Old nuclear plants often cost upward of $10 billion. This level of capital expenditure represented too large a percentage of utilities’ equity bases. A national approach to funding and offsetting risk never was in place. As such, it was easy to scare off investment in nuclear energy. Over the last two decades, submarine nuclear technology has been used to produce small-scale plants that are off the drawing board (Nuscale — 65 percent owned by Fluor). It is ready to go now. Small-scale nuclear plants are safer, less costly (about $1 billion, plus or minus).

Another scare was spent uranium and the need to have large places to store it, such as Yucca Flats in Nevada. However, the United States, unlike other nations, decided not to reprocess spent nuclear fuel. If it had done this, the amount of nuclear waste would be reduced dramatically. The fact that reprocessing itself produces a very small amount of weapons-grade plutonium was enough in highly charged times to table reprocessing. France gets 70 percent of its energy needs from nuclear. I assume the country has found a way to deal with the plutonium produced.
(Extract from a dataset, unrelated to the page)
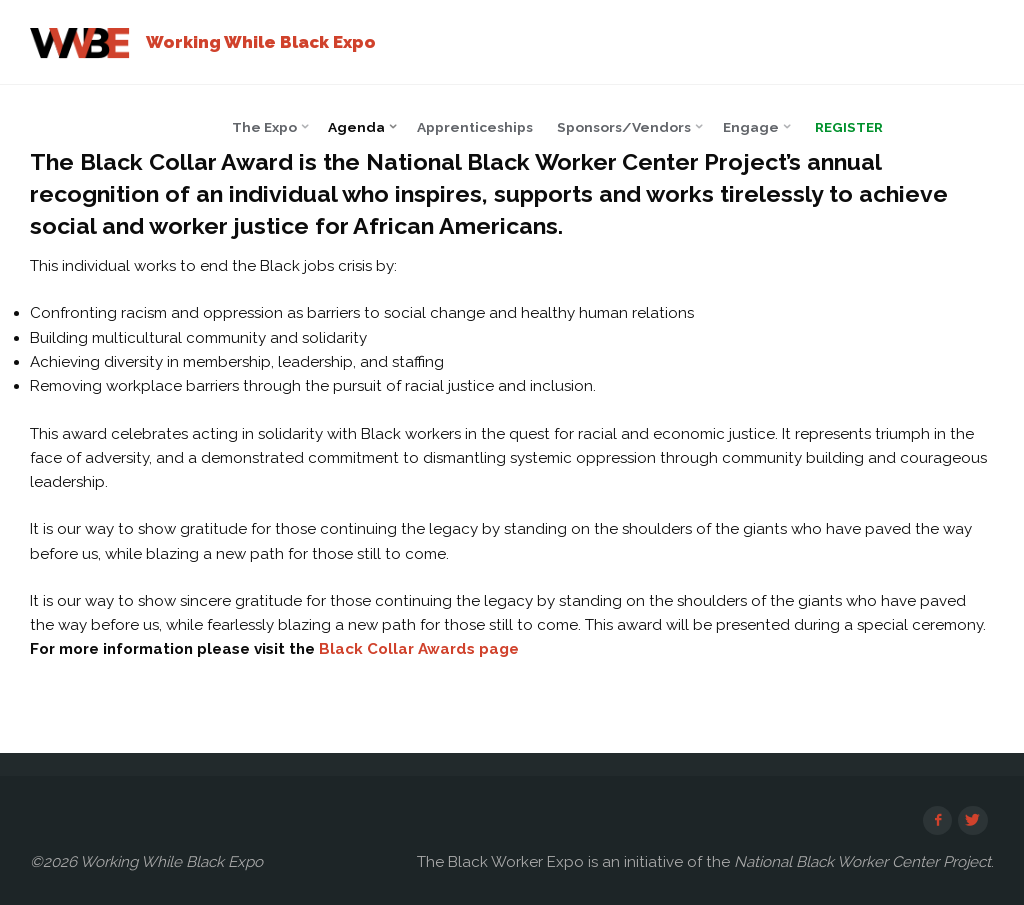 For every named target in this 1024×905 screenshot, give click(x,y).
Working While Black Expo (261, 42)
Today, we produce only 5 percent of the uranium we need domestically. The Uranium One transaction under the Clinton administration sold off a significant amount of our production. Work with thorium might allow it to complement/replace uranium, but this is off in the future. I always enjoy your editorials. They are educational. I continue to be amazed by how many high-IQ people don’t seem to have the facts where important issues of the day are concerned.